Memory Aide to Reduce the Incidence of Ventilator-Associated Pneumonia

Alisa M. Hilinski, MS, APRN, ANP, CNS, CCRN
Molly L. Stark, RN, MSN, NP, CNS


Alisa M. Hilinski is a staff nurse in the intensive care unit at Scripps Memorial Hospital in Encinitas, Calif. Molly L. Stark is a staff nurse in the step-down unit at Kaiser Permanente in San Diego, Calif. For more information contact alisahilinski{at}cox.net or mollzystark{at}hotmail.com.

"In Our Unit" highlights unique practices, innovations, research, or resourceful solutions to commonly encountered problems in critical care areas and settings where critically ill patients are cared for. If you have an idea for an upcoming "In Our Unit," send it to CRITICAL CARE NURSE,101 Columbia, Aliso Viejo, CA 92656; fax, (949) 362-2049; e-mail, ccn{at}aacn.org.

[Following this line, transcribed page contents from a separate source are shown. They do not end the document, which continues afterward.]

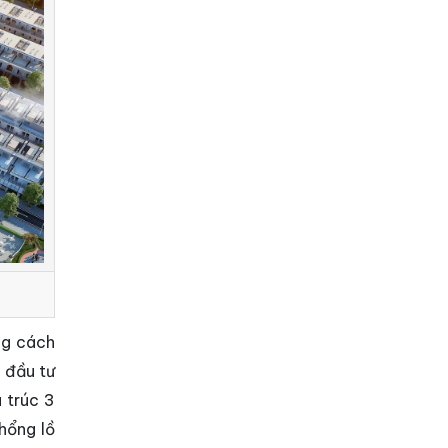
ng cách
 đầu tư
u trúc 3
hổng lồ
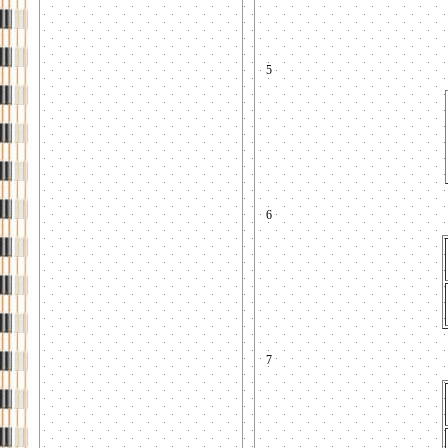
5
6
7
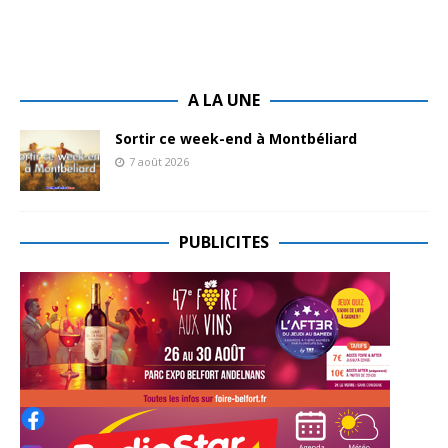
A LA UNE
Sortir ce week-end à Montbéliard
7 août 2026
PUBLICITES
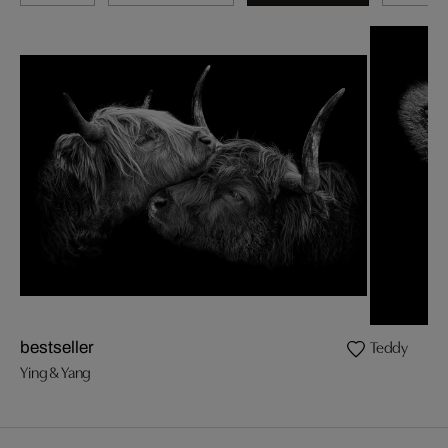
Teddy
bestseller
Ying & Yang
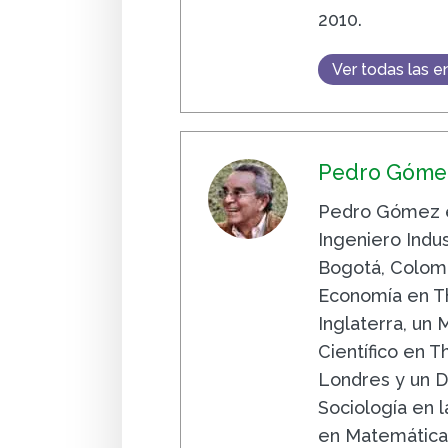
2010.
Ver todas las e
Pedro Gómez
Pedro Gómez e
Ingeniero Indus
Bogotá, Colomb
Economía en Th
Inglaterra, un
Científico en 
Londres y un D
Sociología en la
en Matemáticas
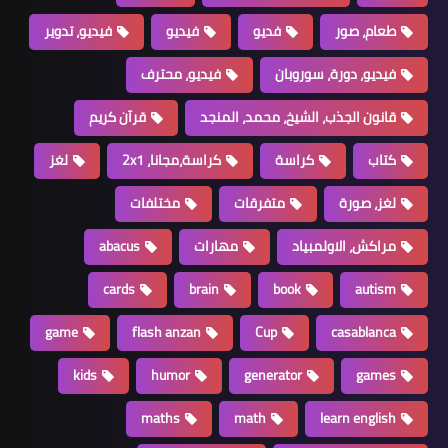
طعام، صور
فديو
فيديو
فيديو، تدوير
فيديو، دورة، سوروبان
فيديو، محترف
قانون الجذب، الشيخ، محمد، المنجد
قرآن كريم
كتاب
كراسة
كراسة،مجانا، 2x1
لغز
لغز، صورة
متفرقات
مختلفات
مراكش، الاولمبياد
مهارات
abacus
cards
brain
book
autism
game
flash anzan
Cup
casablanca
kids
humor
generator
games
maths
math
learn english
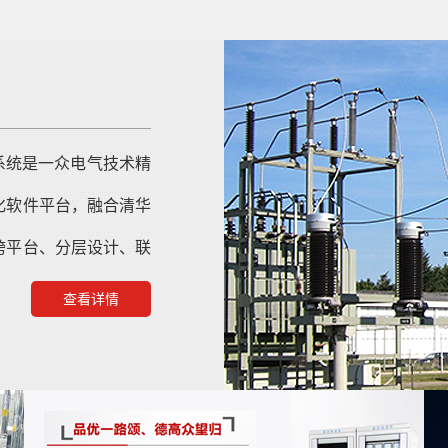
测系统是一众电气技术精
化软件平台，融合清华
跨平台、分层设计、联
查看详情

Ventilator-associated pneumonia (VAP) is a common problem in critically ill patients who receive mechanical ventilation. The condition is a leading cause of morbidity and mortality in intensive care units. VAP is defined as pneumonia that is neither present nor developing at the time of intubation, but which occurs 48 hours or more after intubation.1 Intubation increases the risk of pneumonia because the tube bypasses many of the lungs’ normal defense mechanisms.

As graduate students in San Diego State University’s Program for Advanced Practice Nursing of Adults and the Elderly, we were required to learn evidence-based practice guidelines for many areas of acute and critical care nursing practice. Our instructor, Beverly Carlson, RN, MS, CNS, expected total recall of this vital information as training for our future roles as nurse practitioners and/or clinical nurse specialists.

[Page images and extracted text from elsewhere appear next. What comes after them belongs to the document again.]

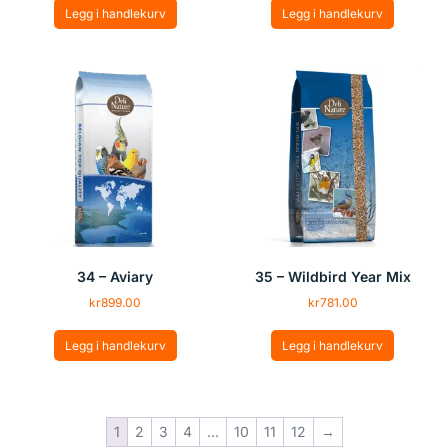
Legg i handlekurv
Legg i handlekurv
34 – Aviary
35 – Wildbird Year Mix
kr
899.00
kr
781.00
Legg i handlekurv
Legg i handlekurv
1
2
3
4
…
10
11
12
→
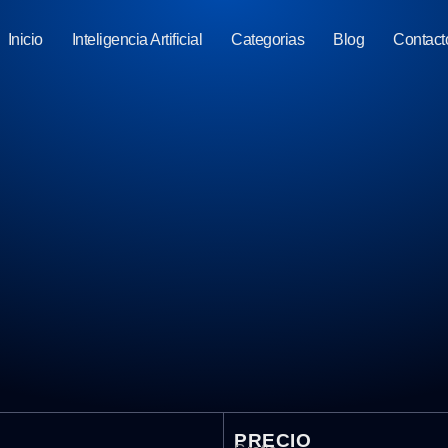
Inicio
Inteligencia Artificial
Categorias
Blog
Contact
PRECIO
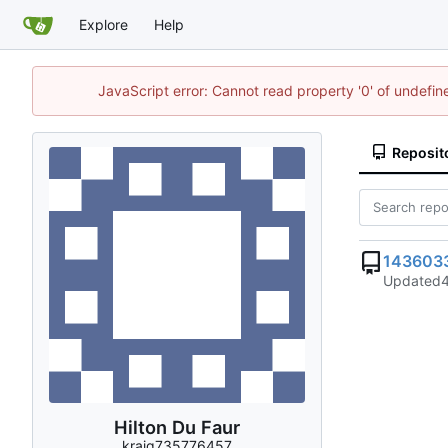
Explore
Help
JavaScript error: Cannot read property '0' of undefi
Reposit
143603
Updated
Hilton Du Faur
kraig735776457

In preparation for an examination, we developed a mnemonic, CHOOSE NO VAP, to help us remember the 11 steps that reduce the occurrence of VAP. Each letter details simple, evidence-based interventions that nurses should implement in their daily care of patients receiving mechanical ventilation.

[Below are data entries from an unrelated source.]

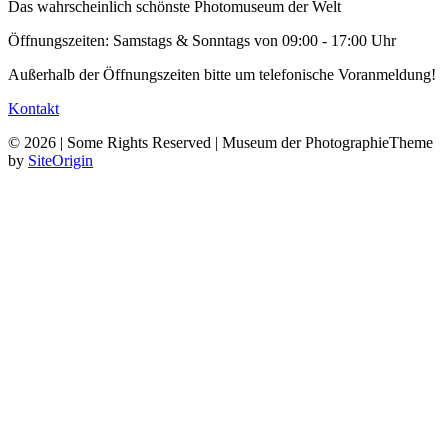
Das wahrscheinlich schönste Photomuseum der Welt
Öffnungszeiten: Samstags & Sonntags von 09:00 - 17:00 Uhr
Außerhalb der Öffnungszeiten bitte um telefonische Voranmeldung!
Kontakt
© 2026 | Some Rights Reserved | Museum der Photographie
Theme
by
SiteOrigin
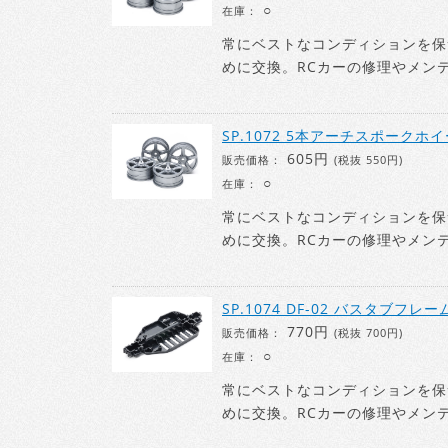
○
在庫：
常にベストなコンディションを保
めに交換。RCカーの修理やメン
SP.1072 5本アーチスポークホイール
605円
販売価格：
(税抜 550円)
○
在庫：
常にベストなコンディションを保
めに交換。RCカーの修理やメン
SP.1074 DF-02 バスタブフレー
770円
販売価格：
(税抜 700円)
○
在庫：
常にベストなコンディションを保
めに交換。RCカーの修理やメン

C(Cuff ): Clinicians should routinely assess and record endotracheal tube (ETT) cuff pressures to ensure that they are maintained at 20 cm H2O. An effective endotracheal seal reduces subglottic secretion movement into the lungs. A greater pneumonia risk is associated with cuff pressure below 20 cm H2O.2

H(HOB): All patients should have the head-of-bed (HOB) elevated at an angle of 30° to 45°, unless medically contradicted. Elevating the HOB reduces gastric reflux and the aspiration of gram-negative bacteria. Supine positioning increases pulmonary aspiration and is an independent risk factor for mortality in patients receiving mechanical ventilation.3

O(Oral care): Oral care should be performed 2 to 3 times daily using a soft toothbrush. Foam swabs, although easy to use, do not reduce dental plaque and should be used for comfort only. Maintaining oral hygiene helps to decrease colonization of the oropharnyx with known respiratory pathogens, a problem that occurs within 48 hours of hospitalization in critically ill patients. Reducing respiratory pathogens helps prevent migration of harmful bacteria into the lungs.

O(Order enteral feedings): Enteral feedings should be ordered and initiated within 48 hours of hospitalization.4 Enteral feedings help preserve the mucosal integrity of the gut and decrease translocation of bacteria from the gut. Patients who receive prolonged mechanical ventilation without nutritional support have an increased risk of infection compared with those fed enterally within 48 hours.4

S(Suction): Do not forget to suction subglottic secretions. As many as 5 to 15 mL of subglottic secretions can pool in the subglottic area found directly above the endotracheal balloon cuff.5 If not removed regularly, these secretions can harbor bacteria that may enter the trachea and cause pneumonia. Subglottic secretions should be removed before deflating the endotracheal cuff, in preparation for tube removal, and before making adjustments of the tube.

E(ETT with dorsal lumen): Removal of subglottic secretions can be facilitated with specially designed ETTs. These tubes contain a dorsal lumen that allows for continual drainage of tracheal secretions that accumulate in the subglottic area.

N(No saline lavage): Saline should not be inserted into the ETT when suctioning,6 because it may dislodge bacteria located in the catheter or ETT and may facilitate movement into the lungs.

O(Orotracheal intubation): Orotracheal intubation is the preferred route of intubation and should be used whenever possible.7 Nasal intubation is associated with an increased risk of sinusitis and leads to colonization of the upper airway with respiratory pathogens, increasing the risk of VAP.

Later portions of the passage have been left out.